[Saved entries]

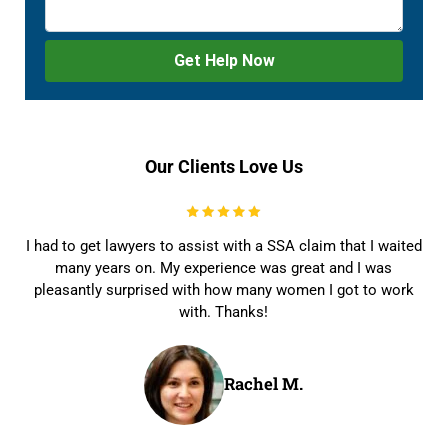
Our Clients Love Us
I had to get lawyers to assist with a SSA claim that I waited
many years on. My experience was great and I was
pleasantly surprised with how many women I got to work
with. Thanks!
Rachel M.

[About this exercise] Find the lines above that contain the word "with" and copy each one.

[Answer space]
I had to get lawyers to assist with a SSA claim that I waited
pleasantly surprised with how many women I got to work
with. Thanks!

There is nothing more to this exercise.